Embattled Supreme Court nominee Harriet Miers has withdrawn her nomination in the face of continuing strong criticism from both Republicans and Democrats.
In a letter, President Bush said he "reluctantly" accepted her withdrawal and continued to defend his choice to replace retiring justice Sandra Day O'Connor (see "Bush Nominates White House Counsel Harriet Miers To Supreme Court"). The President tied Miers' decision to the Senate's repeated request that the White House turn over internal documents that related to Miers' advice to the president during her tenure as White House Counsel, documents Bush said were privileged and not subject to review.
Miers met with the president on Wednesday night to discuss her plans to step down, according to CNN. She formally requested that her nomination be withdrawn in a letter to the president dated Thursday (October 27) in which she said, "I am concerned that the confirmation process presents a burden for the White House and our staff that is not in the best interests of our country." Confirmation hearings were scheduled to begin November 7. If confirmed, the 60-year-old attorney would have been the third woman on the Supreme Court.

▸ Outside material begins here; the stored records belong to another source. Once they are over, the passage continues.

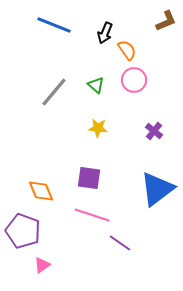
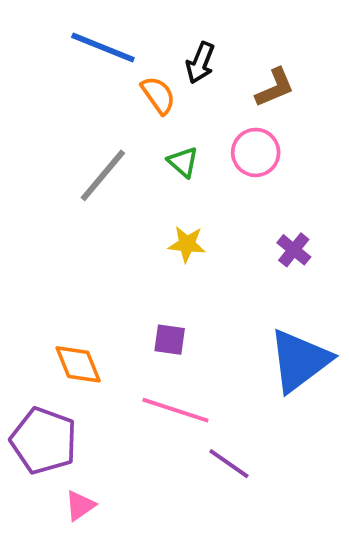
brown L-shape: (166, 21) -> (275, 88), moved
orange semicircle: (127, 50) -> (158, 95), moved
purple square: (89, 178) -> (170, 340), size x0.7

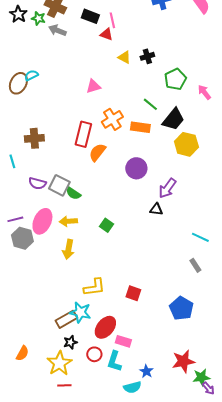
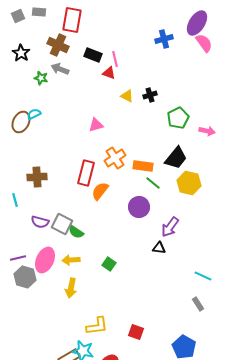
green star: (38, 18) -> (41, 78), moved
pink arrow: (204, 92) -> (207, 131), turned 140
green line: (150, 104) -> (153, 183), moved

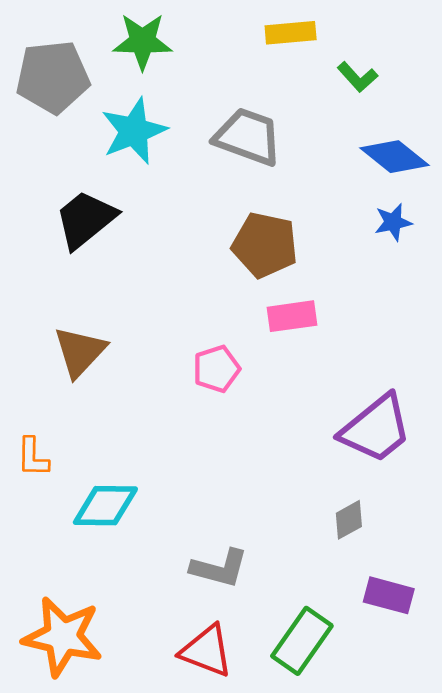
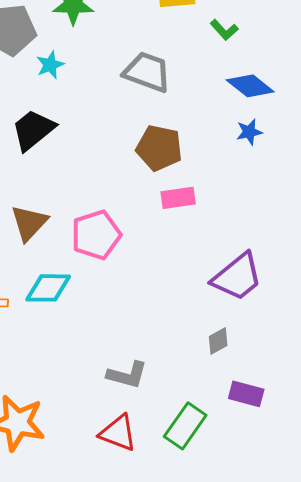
cyan star: (134, 131) -> (50, 65), moved, size x0.6
pink pentagon: (216, 369) -> (96, 235), moved, size x1.5
cyan diamond: (105, 506) -> (48, 288), moved

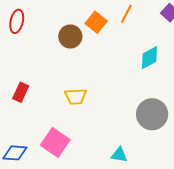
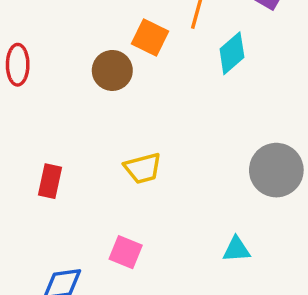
cyan diamond: (149, 58) -> (232, 53), moved
pink square: (55, 142) -> (126, 252), size x0.7

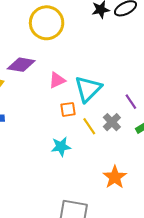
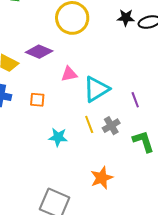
purple line: (131, 102) -> (135, 100), moved
orange square: (68, 109) -> (37, 100), moved

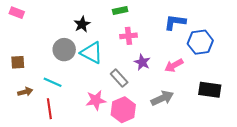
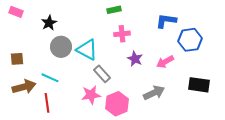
black star: (82, 24) -> (49, 23), moved
gray rectangle: (119, 78) -> (102, 74), moved
brown arrow: (25, 92) -> (24, 87), size x1.6

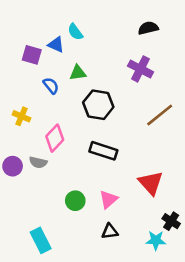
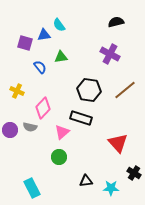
blue triangle: (56, 45) -> (44, 35), turned -32
black hexagon: (98, 105) -> (89, 90), moved
pink triangle: (108, 199) -> (62, 132), moved
cyan star: (156, 240) -> (111, 188), moved

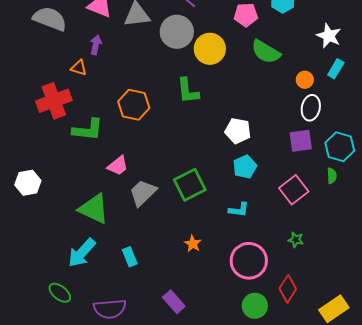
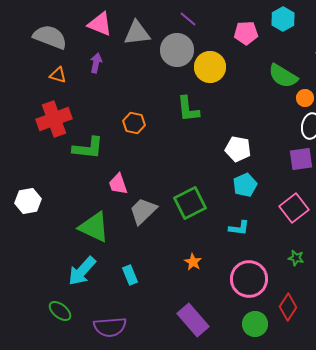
green semicircle: (266, 52) -> (283, 76), moved
orange triangle: (79, 68) -> (58, 75), moved
orange hexagon: (134, 105) -> (134, 123), size x0.7
pink trapezoid: (118, 166) -> (118, 184), turned 110
purple rectangle: (174, 302) -> (193, 320), moved, size x1.4

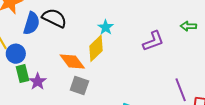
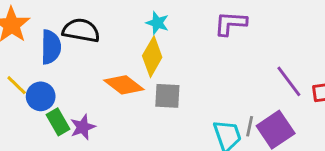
purple L-shape: (153, 41) -> (231, 23), turned -140
purple star: (38, 81) -> (83, 127), turned 30
gray square: (79, 86) -> (167, 96), moved

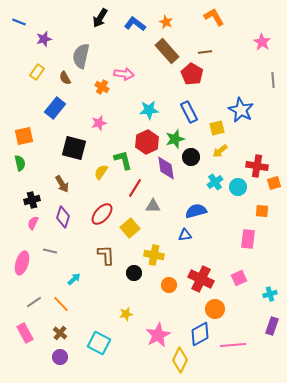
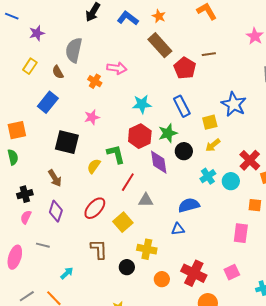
brown line: (205, 52) -> (209, 54), moved
red cross: (257, 166) -> (250, 160), turned 35

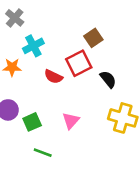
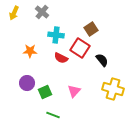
gray cross: (15, 18) -> (42, 12), moved
cyan cross: (33, 46) -> (56, 35), moved, turned 35
red square: (79, 63) -> (80, 48), turned -30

The nomination was controversial from the moment the president announced it more than three weeks ago, with pundits from the left and right attacking the Texas lawyer's lack of experience as a judge. In a rare rebuff to the president's agenda, many conservative commentators and politicians blasted the nomination as not being conservative enough and questioned the logic of Bush nominating someone from his inner circle with so little experience (see "Why Does Bush's Latest Supreme Court Nominee Scare The GOP?"). For the past three weeks, Miers' qualifications, as well as her unknown views on such polarizing subjects as abortion, have come under scrutiny. The White House struggled to find a way to salvage the nomination, switching from promoting Miers' strong religious background to her history as a trailblazer for women in Texas legal circles, but none of the spin tactics appeared to sway the concern over the nomination.
The issue that kept returning to the forefront was a concern that Miers did not have the qualifications to serve on the nation's highest court. But in withdrawing, Miers pegged the decision mostly to the issue of the documents, explaining, "I have been informed repeatedly that in lieu of records I would be expected to testify about my service in the White House to demonstrate my experience and judicial philosophy. While I believe that my lengthy career provides sufficient evidence for consideration of my nomination, I am convinced the efforts to obtain executive branch material and information will continue."
In her letter, Miers told Bush she had been "greatly honored and humbled by the confidence that you have shown in me, and have appreciated immensely your support and the support of many others." But as she had in her acceptance remarks several weeks ago, Miers stressed her belief that "The strength and independence of our three branches of government are critical to the continued success of this great nation. Repeatedly in the course of the process of confirmation for nominees in other positions, I have steadfastly maintained that the independence of the executive branch be preserved and its confidential documents and information not be released to further a confirmation process. I feel compelled to adhere to this position, especially related to my own nomination."
"It is clear that senators would not be satisfied until they gained access to internal documents concerning advice provided during her tenure at the White House — disclosures that would undermine a president's ability to receive candid counsel," Bush said in his statement. "Harriet Miers' decision demonstrates her deep respect for this essential aspect of the constitutional separation of powers — and confirms my deep respect and admiration for her."
Internal conversations between the president and his counsel are historically privileged, but when asking for the release of the papers, senators argued that they needed to see some sort of documentation of where Miers stood on any topics that might be of import to the court. Pundits analyzing the announcement on CNN Thursday morning said the decision to tie the failed nomination to the release of the documents — which was unlikely to have happened anyway — was a means of saving face for the administration as support for Miers declined.
Senate Majority Leader Bill Frist told CNN that he respected Miers' decision and looked forward to working with the president to find a new nominee. "We remain ready to fulfill our duty to provide advice and consent on judicial nominees," the Tennessee Republican said. "And the Supreme Court still awaits its next justice — a highly qualified nominee who is committed to upholding the Constitution and who believes in the limited role of a judge to interpret the law and not legislate from the bench."
As recently as Wednesday, White House spokesperson Scott McClellan dismissed suggestions that senators were reluctant support Miers because they were unimpressed with her qualification as a nominee. "I think you're seeing a lot of members of the Senate saying, 'We want to hear what she has to say in the hearings,' before they make a judgment," he said, according to CNN. "With Harriet Miers, there are many in the Senate that simply did not know her previously, although she is widely respected within the legal profession."